The front view of the Santa Catalina Convent. The sisters and Andrew give us a warm send off.
Tuesday, December 5, 2000: Without the Wagner group, the KAL flight to Seoul and then to LAX had mostly Korean passengers. In the Seoul airport, we passed time talking with an Australian lady who was in Korea visiting her daughter. After a long flight over the Pacific, we arrived on the same day that we left. I spent the flight watching videos and reviewing Miller's book, The Mystery of Courage. Eve Toles and a family friend, Stanley, picked us up at the airport and take us to Clyde's parents' home in Apple Valley, CA.
Clyde's sister Diane and Martin pose with one of Clyde's father's oxygen tanks.

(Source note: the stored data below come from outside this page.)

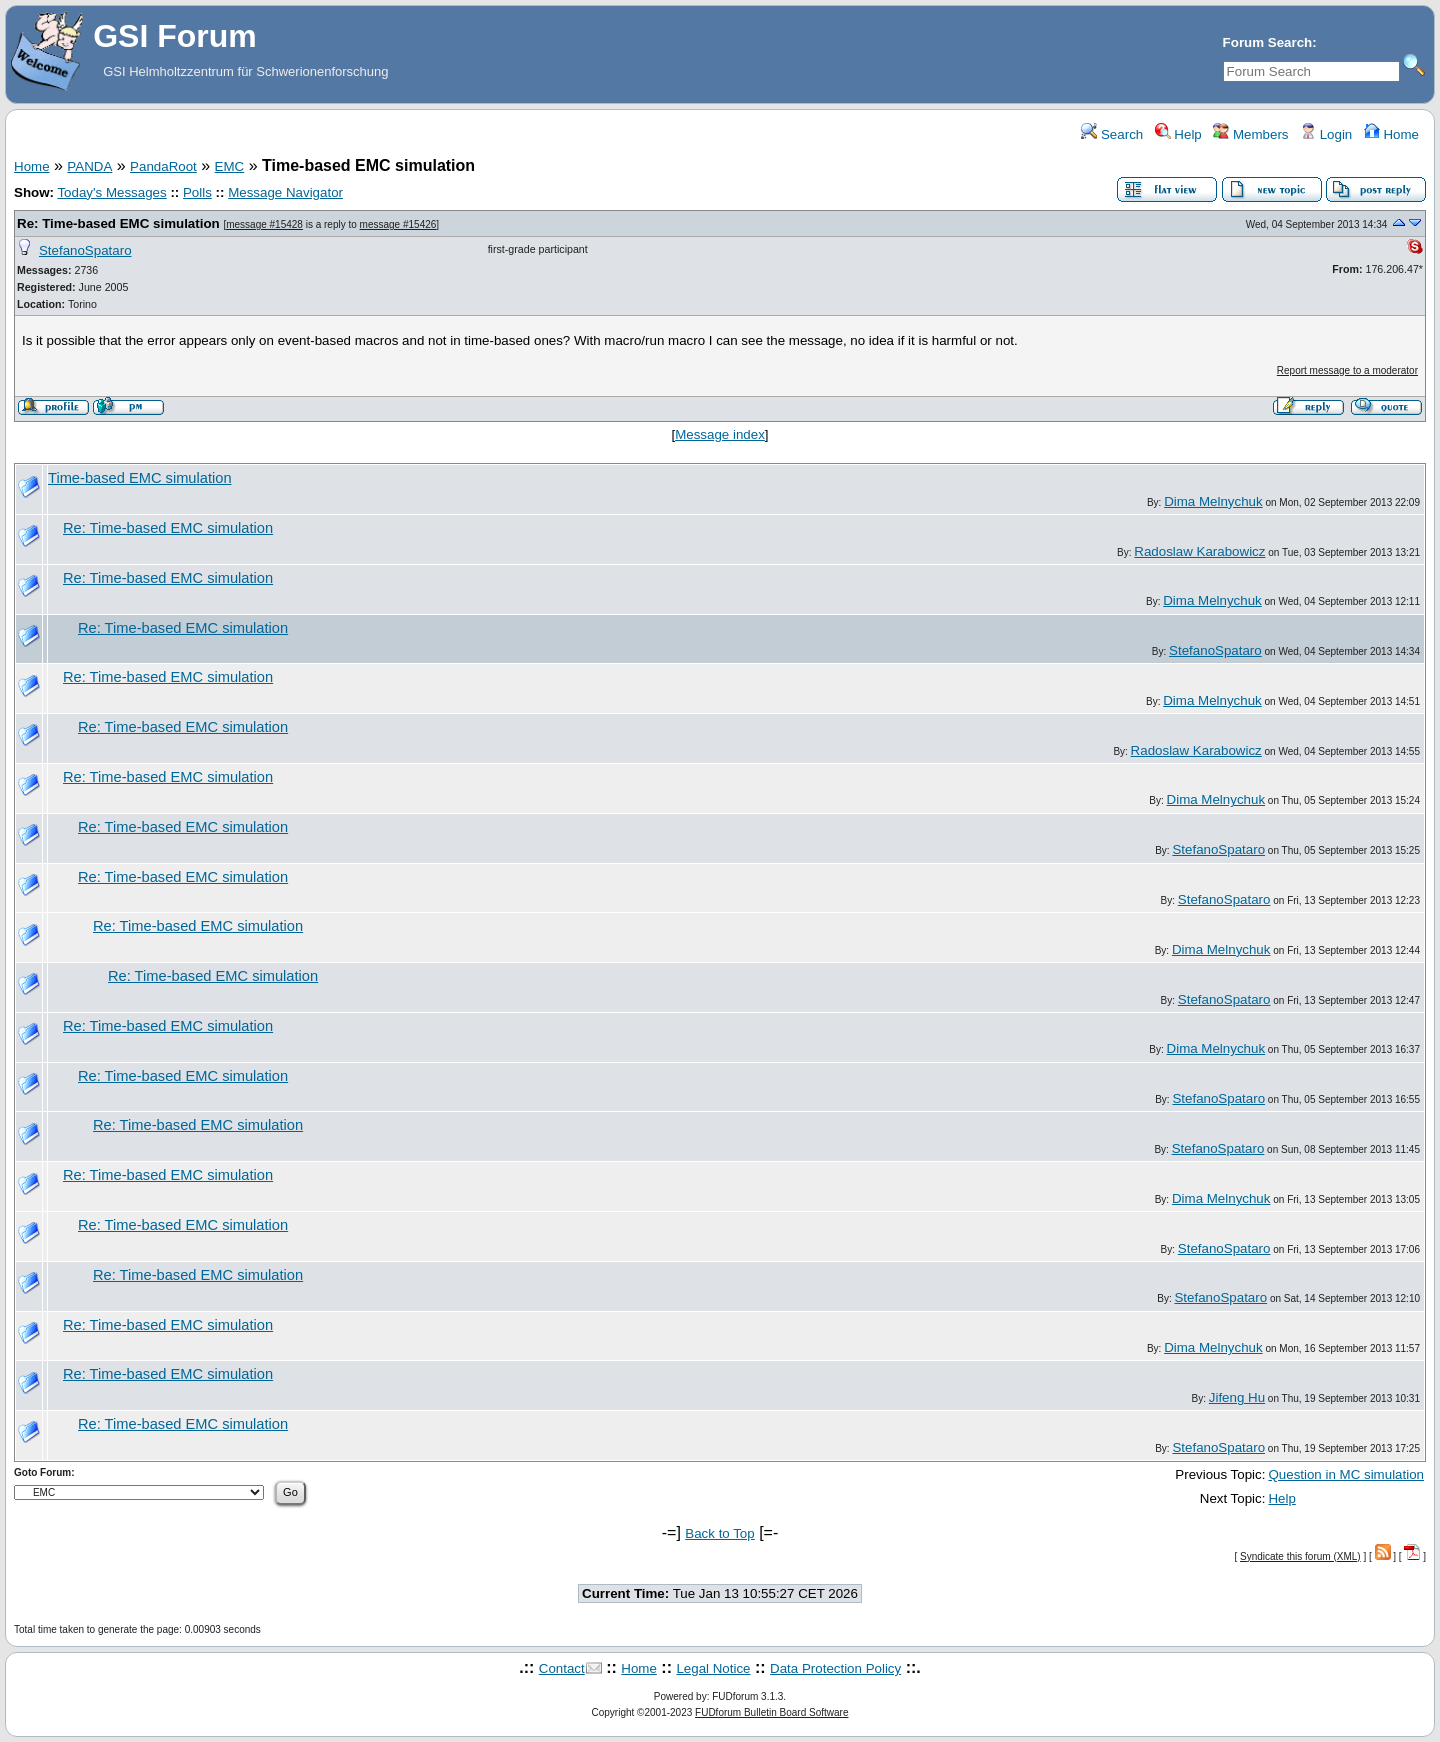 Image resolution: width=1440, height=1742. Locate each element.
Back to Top (719, 1533)
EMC (230, 166)
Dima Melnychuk (1213, 501)
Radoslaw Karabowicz (1199, 551)
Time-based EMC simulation (140, 478)
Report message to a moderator (1347, 370)
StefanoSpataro (85, 250)
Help (1178, 134)
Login (1326, 134)
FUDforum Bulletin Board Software (771, 1712)
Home (1391, 134)
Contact (562, 1668)
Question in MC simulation (1346, 1474)
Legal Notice (713, 1668)
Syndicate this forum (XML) (1300, 1556)
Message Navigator (285, 192)
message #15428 (264, 224)
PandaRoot (163, 166)
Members (1250, 134)
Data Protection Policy (835, 1668)
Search (1112, 134)
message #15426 (398, 224)
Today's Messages (111, 192)
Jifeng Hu (1237, 1397)
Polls (197, 192)
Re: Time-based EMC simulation (118, 223)
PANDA (89, 166)
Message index (720, 434) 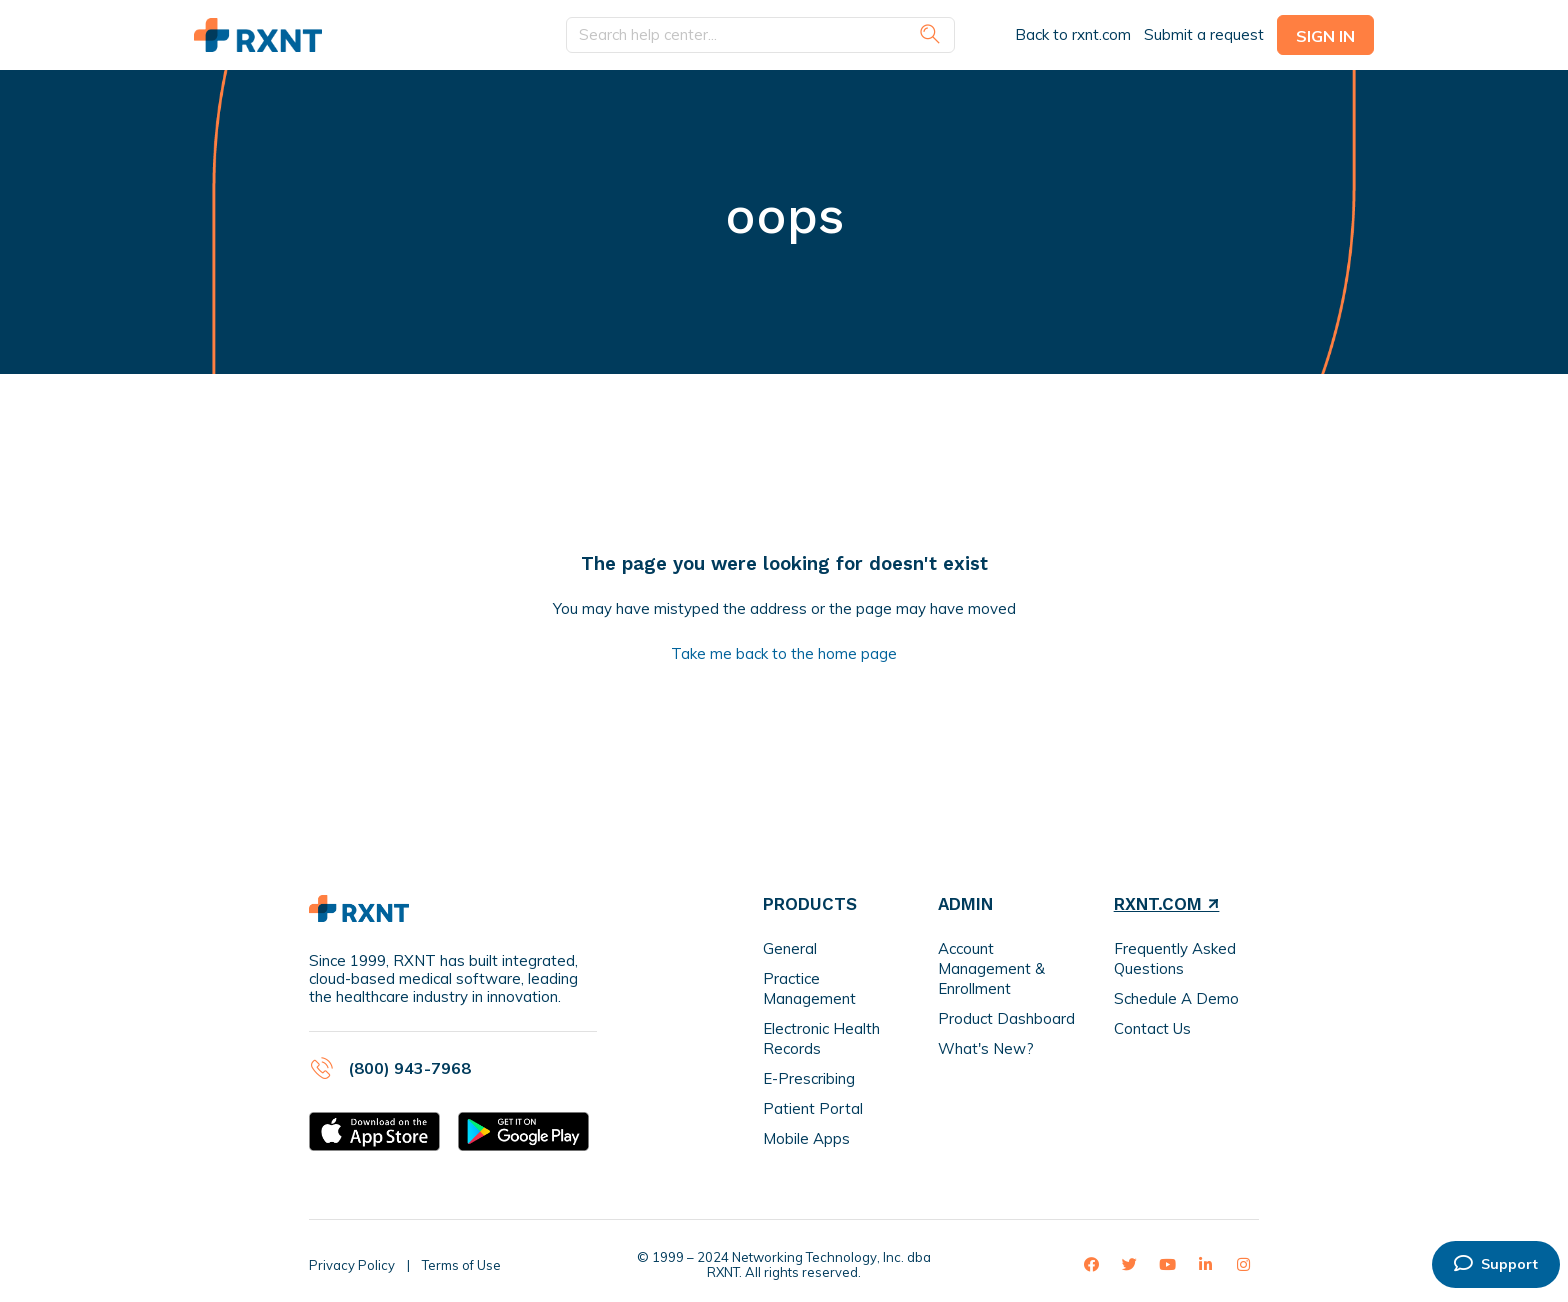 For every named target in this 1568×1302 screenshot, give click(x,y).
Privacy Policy (352, 1265)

Wednesday, December 6, 2000: We spent the day catching up on a ton of e-mail and making phone calls.
Thursday, December 7, 2000: We had lunch at a Mexican restaurant today, and a long afternoon nap. We spent lots of time visiting with Clyde's sister, Diane who is still rehabilitating from surgery on her brain tumor.
Clyde's brother-in-law Steve and Clyde sit in his parents' family room in Apple Valley, California.
Friday, December 8, 2000: We made final preparations today for our return flight to North Carolina. Steve Flannery treated us to lunch at an Italian Restaurant, with Eve, Diane, Charles, and Kathy. We played Trivial Pursuit with Diane and her grandchildren, Jonathan and Stephanie. Eve Flannery and I played hide and seek with the kids that afternoon. Clyde's family is very concerned abut the as-yet-unresolved U.S. Election. Mercifully, we have been spared news stories about recounts over the past several weeks.
Clyde's mother, (Martin in shadows), sister Diane, and father, during a spell when no one was discussing the election fiasco.
Saturday, December 9, 2000: We arrive in RDU Airport tonight, and our neighbor, Jason File, picked us up and took us to our home which is still intact, though the yard is covered with leaves waiting to be raked up. We have a load of mail to sort through. We walked, we talked, we had fun. It's been a great trip!
The garden of the Santa Catalina Convent in Baguio City, Philippines, has a statue of Joseph holding the infant Jesus as well as a grotto to the Virgin Mary surrounded by attentive sheep.